Originally Posted by estarzinger
We carried 3 sizes of stay sails
. . . A "max size" one, an ORC sized one, and a tiny one. We switched from max size to ORC at about 40 kts. This ability to fly exactly the right sail is one of two reasons we had hank on stay sails
and not roller furling
. The other reason is it allows the stay to be removable (brought back to the mast) which greatly improves tacking efficiency.
I believe ProFurl if not other mfgs. make a roller furler
that is actually detachable/removable. I looked into it at one point for my removable inner forestay but ultimately decided to stick with my hank-on storm staysail & (what I call) my 'storm jib' (probably more accurately called a tiny staysail as you suggest) that is deployed on this same inner forestay. Pros & cons of both but, like you, I like the option of different sizes of heavy weather
sails. Before going offshore
I always deploy the inner stay, partially hank the staysail on, and leave the rest of the sail in the bag securely lashed so it minimizes time spent forward should the staysail need to be deployed. If sailing inland waters with a favorable forecast
, I have the option of flying the 130% genoa
w/o the hassle of tacking it through a permanently attached inner forestay. So far it's all worked as advertised.

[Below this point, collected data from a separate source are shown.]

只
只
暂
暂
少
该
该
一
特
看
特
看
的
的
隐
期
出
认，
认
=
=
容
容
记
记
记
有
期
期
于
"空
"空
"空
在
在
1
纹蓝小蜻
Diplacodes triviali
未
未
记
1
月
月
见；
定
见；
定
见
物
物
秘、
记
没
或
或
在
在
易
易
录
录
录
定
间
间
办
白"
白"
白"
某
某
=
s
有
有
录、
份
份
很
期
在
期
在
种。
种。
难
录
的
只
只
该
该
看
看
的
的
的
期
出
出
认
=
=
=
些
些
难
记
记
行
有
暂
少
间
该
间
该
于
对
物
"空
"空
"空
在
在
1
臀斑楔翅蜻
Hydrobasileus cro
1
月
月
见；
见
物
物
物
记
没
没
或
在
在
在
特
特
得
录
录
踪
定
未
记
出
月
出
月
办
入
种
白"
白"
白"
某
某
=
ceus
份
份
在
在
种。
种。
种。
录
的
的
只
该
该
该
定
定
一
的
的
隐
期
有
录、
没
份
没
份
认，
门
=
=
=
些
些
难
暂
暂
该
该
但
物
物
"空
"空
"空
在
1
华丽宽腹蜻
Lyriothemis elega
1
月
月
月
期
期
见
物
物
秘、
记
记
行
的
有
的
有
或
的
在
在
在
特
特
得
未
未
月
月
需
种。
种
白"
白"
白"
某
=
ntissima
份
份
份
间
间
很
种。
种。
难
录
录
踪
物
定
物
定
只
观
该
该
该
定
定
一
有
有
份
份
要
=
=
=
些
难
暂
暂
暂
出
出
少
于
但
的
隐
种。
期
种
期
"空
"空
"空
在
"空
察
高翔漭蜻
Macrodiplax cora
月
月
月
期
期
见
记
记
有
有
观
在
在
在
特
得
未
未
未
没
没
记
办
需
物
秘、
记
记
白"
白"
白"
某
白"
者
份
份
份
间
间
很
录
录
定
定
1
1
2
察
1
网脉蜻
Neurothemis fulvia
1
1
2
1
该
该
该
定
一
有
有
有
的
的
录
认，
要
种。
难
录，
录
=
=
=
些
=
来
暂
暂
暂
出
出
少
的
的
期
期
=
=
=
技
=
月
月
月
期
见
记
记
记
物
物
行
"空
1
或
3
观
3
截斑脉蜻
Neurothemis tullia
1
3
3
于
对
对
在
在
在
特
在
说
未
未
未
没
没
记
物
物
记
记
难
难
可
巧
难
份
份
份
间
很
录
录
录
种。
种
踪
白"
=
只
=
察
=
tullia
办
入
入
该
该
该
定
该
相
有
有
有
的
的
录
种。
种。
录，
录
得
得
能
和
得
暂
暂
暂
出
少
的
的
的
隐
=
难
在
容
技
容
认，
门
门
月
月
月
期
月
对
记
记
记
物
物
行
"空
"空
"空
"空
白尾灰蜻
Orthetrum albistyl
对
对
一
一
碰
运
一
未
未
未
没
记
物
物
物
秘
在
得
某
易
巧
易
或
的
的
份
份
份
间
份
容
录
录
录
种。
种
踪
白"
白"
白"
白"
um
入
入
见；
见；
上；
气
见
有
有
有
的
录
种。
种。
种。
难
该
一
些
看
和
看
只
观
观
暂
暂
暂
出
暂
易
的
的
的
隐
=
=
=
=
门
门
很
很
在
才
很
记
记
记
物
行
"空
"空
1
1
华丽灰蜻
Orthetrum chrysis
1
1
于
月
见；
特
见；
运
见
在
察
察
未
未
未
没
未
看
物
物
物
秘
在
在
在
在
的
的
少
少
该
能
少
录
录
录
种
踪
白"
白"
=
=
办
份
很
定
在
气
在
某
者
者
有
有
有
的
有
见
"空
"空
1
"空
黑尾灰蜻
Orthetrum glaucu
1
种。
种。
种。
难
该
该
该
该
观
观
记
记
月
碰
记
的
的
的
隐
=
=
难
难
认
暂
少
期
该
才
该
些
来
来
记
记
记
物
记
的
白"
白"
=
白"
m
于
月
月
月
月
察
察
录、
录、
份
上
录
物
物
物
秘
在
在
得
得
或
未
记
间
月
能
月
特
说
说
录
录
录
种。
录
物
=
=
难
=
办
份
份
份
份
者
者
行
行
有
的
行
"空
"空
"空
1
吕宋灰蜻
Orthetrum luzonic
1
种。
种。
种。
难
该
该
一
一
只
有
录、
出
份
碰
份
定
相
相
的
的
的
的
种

I have never tried using my staysail simultaneous with my 110% Yankee jib
as discussed in the thread linked above. I guess that would make the boat a 'double-headsailed sloop' according to some. Between the relatively forward position of the mast
, the heavier cloth & relatively small size of the staysail, along with my winch
configuration, it always seemed to me that the boat was designed more as a sloop
rig with good heavy weather
options vs. what is commonly referred to as a 'cutter.' I suppose I should try it one of these days and see if I pick up that 1/2 knot
people write about. My guess is that it's not as efficient as running the Yankee alone, at least with my rig configuration.